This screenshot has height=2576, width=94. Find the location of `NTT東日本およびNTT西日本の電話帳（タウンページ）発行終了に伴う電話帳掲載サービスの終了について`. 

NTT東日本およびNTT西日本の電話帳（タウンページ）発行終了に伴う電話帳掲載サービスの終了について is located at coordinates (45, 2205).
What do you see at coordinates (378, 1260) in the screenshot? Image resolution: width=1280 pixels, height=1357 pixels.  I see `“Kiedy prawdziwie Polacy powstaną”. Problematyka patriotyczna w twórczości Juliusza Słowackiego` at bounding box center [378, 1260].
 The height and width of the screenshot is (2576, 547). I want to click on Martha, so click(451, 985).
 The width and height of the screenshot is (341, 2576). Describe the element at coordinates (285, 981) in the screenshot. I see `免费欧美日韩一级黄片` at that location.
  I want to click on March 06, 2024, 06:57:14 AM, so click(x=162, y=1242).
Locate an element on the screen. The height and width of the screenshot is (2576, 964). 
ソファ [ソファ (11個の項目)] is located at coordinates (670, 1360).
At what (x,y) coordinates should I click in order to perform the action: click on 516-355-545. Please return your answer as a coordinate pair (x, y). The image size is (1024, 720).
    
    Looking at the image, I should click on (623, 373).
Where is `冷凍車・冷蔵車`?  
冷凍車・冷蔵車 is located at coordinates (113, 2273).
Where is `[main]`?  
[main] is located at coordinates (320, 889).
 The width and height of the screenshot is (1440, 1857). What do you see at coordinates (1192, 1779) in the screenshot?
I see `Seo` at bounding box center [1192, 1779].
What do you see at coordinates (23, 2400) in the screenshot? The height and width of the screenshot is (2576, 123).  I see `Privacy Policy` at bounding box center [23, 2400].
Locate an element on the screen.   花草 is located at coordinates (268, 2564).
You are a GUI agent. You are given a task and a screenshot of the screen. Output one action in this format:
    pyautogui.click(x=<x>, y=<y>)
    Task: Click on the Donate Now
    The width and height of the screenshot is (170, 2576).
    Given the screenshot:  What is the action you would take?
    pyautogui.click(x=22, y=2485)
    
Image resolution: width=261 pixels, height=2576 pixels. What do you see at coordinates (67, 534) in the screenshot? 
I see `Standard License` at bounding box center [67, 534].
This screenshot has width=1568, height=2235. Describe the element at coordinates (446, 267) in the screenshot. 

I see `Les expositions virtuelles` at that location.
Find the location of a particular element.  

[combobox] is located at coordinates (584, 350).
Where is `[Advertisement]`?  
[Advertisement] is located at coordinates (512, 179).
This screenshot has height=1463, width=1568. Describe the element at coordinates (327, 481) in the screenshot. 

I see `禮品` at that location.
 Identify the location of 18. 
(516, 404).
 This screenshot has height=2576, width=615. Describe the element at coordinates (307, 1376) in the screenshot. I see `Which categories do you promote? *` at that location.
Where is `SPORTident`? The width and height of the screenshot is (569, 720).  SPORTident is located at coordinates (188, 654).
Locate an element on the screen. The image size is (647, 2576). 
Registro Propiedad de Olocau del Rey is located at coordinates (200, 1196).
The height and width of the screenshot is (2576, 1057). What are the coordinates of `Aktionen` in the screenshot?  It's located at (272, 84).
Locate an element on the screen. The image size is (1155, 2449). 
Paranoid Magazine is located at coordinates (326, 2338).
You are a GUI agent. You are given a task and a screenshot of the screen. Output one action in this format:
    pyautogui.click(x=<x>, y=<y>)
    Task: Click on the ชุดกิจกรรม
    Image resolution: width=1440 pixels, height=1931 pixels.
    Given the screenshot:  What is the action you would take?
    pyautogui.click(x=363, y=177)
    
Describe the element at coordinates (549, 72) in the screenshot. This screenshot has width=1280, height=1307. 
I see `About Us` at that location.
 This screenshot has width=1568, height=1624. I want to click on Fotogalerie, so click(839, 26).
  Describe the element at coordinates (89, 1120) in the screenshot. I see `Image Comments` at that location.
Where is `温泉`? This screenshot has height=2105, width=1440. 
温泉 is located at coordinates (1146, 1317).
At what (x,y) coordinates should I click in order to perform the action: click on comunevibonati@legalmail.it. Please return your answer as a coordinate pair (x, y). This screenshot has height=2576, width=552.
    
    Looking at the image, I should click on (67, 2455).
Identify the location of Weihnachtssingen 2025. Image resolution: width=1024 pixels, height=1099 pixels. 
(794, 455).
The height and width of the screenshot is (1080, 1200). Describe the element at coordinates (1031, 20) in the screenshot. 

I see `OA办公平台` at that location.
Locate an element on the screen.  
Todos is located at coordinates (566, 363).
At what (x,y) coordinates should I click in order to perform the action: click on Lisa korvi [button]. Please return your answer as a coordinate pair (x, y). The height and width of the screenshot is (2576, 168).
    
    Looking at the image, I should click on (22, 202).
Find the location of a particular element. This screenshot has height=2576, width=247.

*PROBLEM TO WORK ON*
What is needed is an exact retyping of every line from the one containing "has height=2105, width=1440." through the final line of the entries, and only those lines.

*EXERCISE RESPONSE*
Where is `温泉`? This screenshot has height=2105, width=1440. 
温泉 is located at coordinates (1146, 1317).
At what (x,y) coordinates should I click in order to perform the action: click on comunevibonati@legalmail.it. Please return your answer as a coordinate pair (x, y). This screenshot has height=2576, width=552.
    
    Looking at the image, I should click on (67, 2455).
Identify the location of Weihnachtssingen 2025. Image resolution: width=1024 pixels, height=1099 pixels. 
(794, 455).
The height and width of the screenshot is (1080, 1200). Describe the element at coordinates (1031, 20) in the screenshot. 

I see `OA办公平台` at that location.
Locate an element on the screen.  
Todos is located at coordinates (566, 363).
At what (x,y) coordinates should I click in order to perform the action: click on Lisa korvi [button]. Please return your answer as a coordinate pair (x, y). The height and width of the screenshot is (2576, 168).
    
    Looking at the image, I should click on (22, 202).
Find the location of a particular element. This screenshot has height=2576, width=247.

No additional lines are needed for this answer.